Was kann man tun, um kleine Mädchen selbstbewusst und mutig zu machen? Eine AG ganz ohne Jungs ist schon einmal eine gute Idee, haben die Schulsozialarbeiterinnen der Arbeiterwohlfahrt festgestellt. Hier finden Drittklässlerinnen von fünf Oberhausener Grundschulen einen sicheren eigenen Raum, um Fragen zu stellen, zusammen zu tanzen, zu basteln oder einfach nur herumzublödeln – ganz ohne blöde Kommentare, die manchmal vom anderen Geschlecht kommen. Im sechsten Jahr werden diese AGs seit den Sommerferien wieder angeboten. In den Herbstferien kamen nun alle 40 Teilnehmerinnen zusammen, um bei ganz besonderen Aktionen zu zeigen, was sie so drauf haben.
„Starke Mädchen wunderbar. Wir haben’s drauf, das ist doch klar. Starke Mädchen sind der Hit. Los kommt, Leute, macht alle mit.“ Schulsozialarbeiterin Lisa Messerschmidt steht an der Tafel in einem Klassenraum der Brüder-Grimm-Schule, nickt im Takt des Beats und zeigt den Mädchen, welche der handgeschriebenen Zeilen gerade dran ist. Die Verse bilden einen Rap-Song, den sie heute zusammen geschrieben haben. Einige singen ihn lautstark mit, andere noch verhalten. Hier darf jede so sein, wie sie ist. „Unsere AGs sind ein Raum, in dem sich die Mädchen entfalten können“, sagt Yasemin Bartal, die als Schulsozialarbeiterin an der Brüder-Grimm-Schule arbeitet. Es gehe um Träume, um Wünsche, um Jungs und Tik-Tok-Videos. „Wir können über alles ohne Hemmungen reden. Das kommt supergut an.“
Mädchen und ihre Gefühle: Zurück schreien oder nicht?
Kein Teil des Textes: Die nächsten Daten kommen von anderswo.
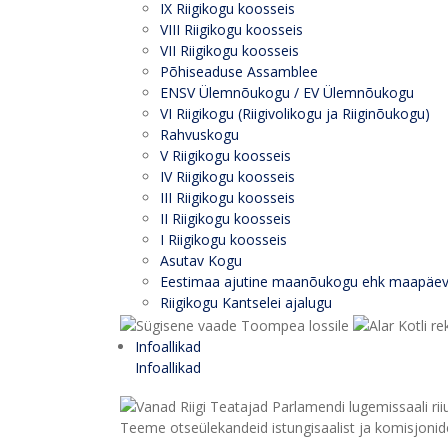
IX Riigikogu koosseis
VIII Riigikogu koosseis
VII Riigikogu koosseis
Põhiseaduse Assamblee
ENSV Ülemnõukogu / EV Ülemnõukogu
VI Riigikogu (Riigivolikogu ja Riiginõukogu)
Rahvuskogu
V Riigikogu koosseis
IV Riigikogu koosseis
III Riigikogu koosseis
II Riigikogu koosseis
I Riigikogu koosseis
Asutav Kogu
Eestimaa ajutine maanõukogu ehk maapäe
Riigikogu Kantselei ajalugu
Infoallikad
Infoallikad
Teeme otseülekandeid istungisaalist ja komisjonide 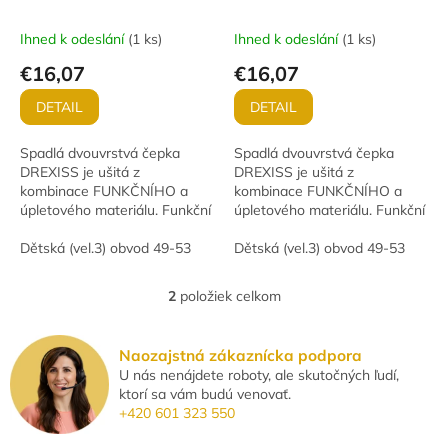
k
t
Ihned k odeslání
(
1 ks
)
Ihned k odeslání
(
1 ks
)
o
€16,07
€16,07
v
DETAIL
DETAIL
Spadlá dvouvrstvá čepka
Spadlá dvouvrstvá čepka
DREXISS je ušitá z
DREXISS je ušitá z
kombinace FUNKČNÍHO a
kombinace FUNKČNÍHO a
úpletového materiálu. Funkční
úpletového materiálu. Funkční
sportovní čepice jsou
sportovní čepice jsou
inovativními kousky, které
Dětská (vel.3) obvod 49-53
inovativními kousky, které
Dětská (vel.3) obvod 49-53
spojují moderní design s
spojují moderní design s
vysokou...
vysokou...
2
položiek celkom
O
v
l
Naozajstná zákaznícka podpora
á
U nás nenájdete roboty, ale skutočných ľudí,
d
ktorí sa vám budú venovať.
a
+420 601 323 550
c
i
Iyanu ist 9 Jahre alt und verfügt bereits über eine große Portion Selbstbewusstsein. Auf die Frage, ob es etwas gibt, das Mädchen besser können als Jungs, ruft sie es lauthals hinaus: „Fußball!“ Lilly, acht Jahre alt und etwas schüchterner, beschwert sich darüber, dass Jungs Mädchen so oft auslachen. Elizan (8) wird immer von einem Jungen auf dem Spielplatz geärgert. „Dann werde ich richtig sauer“, sagt sie. Dass sie ihn dann anschreit, helfe leider nichts. „Er schreit noch lauter zurück.“ Überall können sie nicht dabei sein, doch zumindest für die Schule trainieren Lisa Messerschmidt und die anderen Schulsozialarbeiterinnen und Schulsozialarbeiter, wie man souverän mit solchen Situationen umgehen kann: „Wir haben die Halt-Stop-Regel. Die Kinder sollen drei Mal laut und deutlich ,Halt Stop’ sagen. Wenn das nicht funktioniert, holt man einen Lehrer.“ Der Umgang mit Wut und Ärger will gelernt sein.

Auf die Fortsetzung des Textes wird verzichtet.